The major publisher have deep enough pockets to afford returns before payment (the classical independent bookstore relationship with small presses was to pay for the books in 30 days and then send the books back for return six months to a year later. The small press could use the float until time to return the principal. The big places like Borders and Barnes and Noble would make large orders but return the books a month later without ever paying the invoice. This put at least one small press distributor out of business (people will write books for free and even publish them for free, but nobody wants to print, inventory, or distribute them for free particularly except perhaps online).
From: [identity profile] txtriffidranch.livejournal.com
Oh, don't remind me about the big chain store situation: I've worked for at least two magazines that died specifically because B&N put in a ginormous order for copies, the publisher went broke trying to fill that order, and then the company returned piles of copies to the distributor a month later and expected credit. I know for a fact that Borders pays its bills whenever it damn well feels like it, and that smaller publishers can't afford the lawsuits necessary to force Borders to pay its bills.

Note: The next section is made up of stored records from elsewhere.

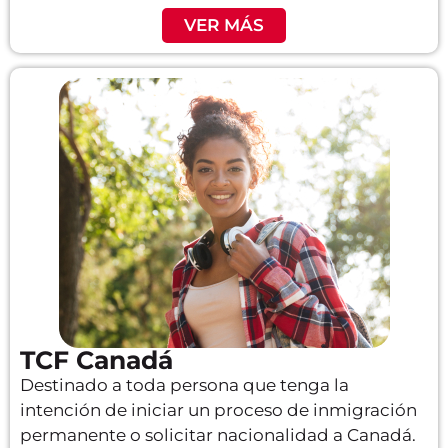
VER MÁS
TCF Canadá
Destinado a toda persona que tenga la
intención de iniciar un proceso de inmigración
permanente o solicitar nacionalidad a Canadá.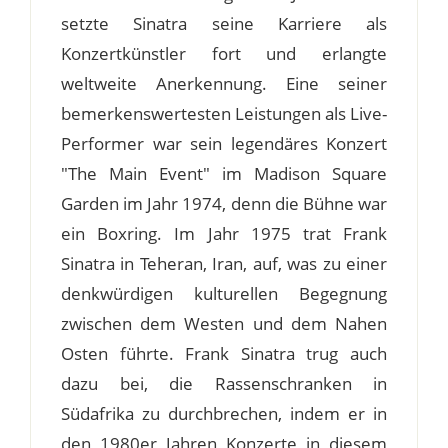
setzte Sinatra seine Karriere als
Konzertkünstler fort und erlangte
weltweite Anerkennung. Eine seiner
bemerkenswertesten Leistungen als Live-
Performer war sein legendäres Konzert
"The Main Event" im Madison Square
Garden im Jahr 1974, denn die Bühne war
ein Boxring. Im Jahr 1975 trat Frank
Sinatra in Teheran, Iran, auf, was zu einer
denkwürdigen kulturellen Begegnung
zwischen dem Westen und dem Nahen
Osten führte. Frank Sinatra trug auch
dazu bei, die Rassenschranken in
Südafrika zu durchbrechen, indem er in
den 1980er Jahren Konzerte in diesem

This is why I'm keeping a nice happy deathwatch on Borders, because the only thing funnier to me than watching an incompetently run company detonate as spectacularly as Borders plans to do is listening to the whining of the employees who willfully ignored the innumerable warnings and only now realize that they could be unemployed by Labor Day. These are going to be followed by the whinings from Crispin's buddies at SFWA, who will cry themselves to sleep every night about how they've just lost another venue for their doing readings and signings of their latest POD POS. The world needs another Absolutely Fabulous/Farscape slashfic novel, doesn't it?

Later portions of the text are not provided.